In a province with dense forests like Central Kalimantan, people are very dependent on what nature provides. The food, water, and livelihoods all come from nature. This has made a very strong connection between local people and the forests which are just a few minutes walk from their neighbourhood. However, the economic shift has neglected this immense value of the forest where society prefers the easy-money practices which are frequently unsustainable.
Therefore, locating people at the heart of conservation is deemed necessary for the best practices of forest management. As for this reason, Borneo Nature Foundation (BNF) has recently initiated Community Development (ComDev) Programme for local communities who live side by side with the Rungan forest. The programme provides access for the local people to learn the alternative and sustainable livelihoods from the experts.
With generous support from our partners, Save The Orangutan and Civil Society in Development (CISU), Rainforest Trust, U.S. Fish and Wildlife Service, we’re able to carry out ComDev programme in four administrative villages in Rakumpit District which is a part of the Rungan Landscapes. These are the village of Bukit Sua, Panjehang, Petuk Berunai, and Mungku Baru.
Based on the data collected, the majority of the communities have shifted from the rubber plantation to the mining practices as the primary source of their income. Mining operations have been practiced for the past years since the decline of the rubber price in the market and the remote access of the village has made the transport cost unaffordable. As a result, the lands that used to be the rubber plantation are left and abandoned. Although gold mining is considered to be more promising, the business has also put serious threats to the environment as mercury is frequently used to leach gold from ores.

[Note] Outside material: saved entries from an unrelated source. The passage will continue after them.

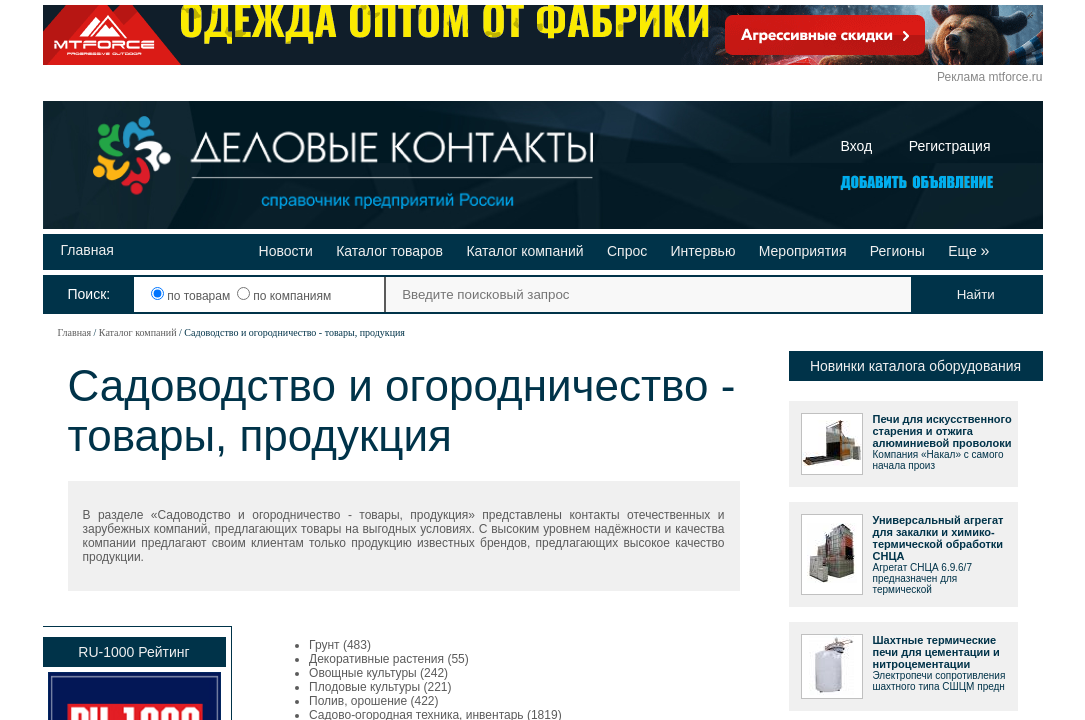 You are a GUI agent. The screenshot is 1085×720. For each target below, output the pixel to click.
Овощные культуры (363, 673)
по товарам (192, 296)
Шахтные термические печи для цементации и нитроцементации (936, 652)
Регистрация (950, 146)
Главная (87, 250)
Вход (857, 146)
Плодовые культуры (364, 687)
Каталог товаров (389, 251)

The training has been kicked off since 2018 and will continue for several months ahead. The participants benefitted the farming knowledge of agricultural commodities such as mustard leaf, spinach, tomatoes, beans, and other local vegetable products. They were not only engaged in theoretical sessions but were also encouraged to do the farming on individual lands that should be monitored and checked regularly because later they will have to present the progress report of the farming practices to the team. In addition to that, the participants also received the seedlings for agricultural commodities from the BNF teams that fully support the training.
In the long run, the training will be aimed at the long-term agricultural products that will be expected to be income-generating for local communities. The future design of the programme will also be attempted at the establishment of the group farming for these agricultural products. Through this programme, it’s expected that the local communities will shift from the unstainable economy to green income-generating activities.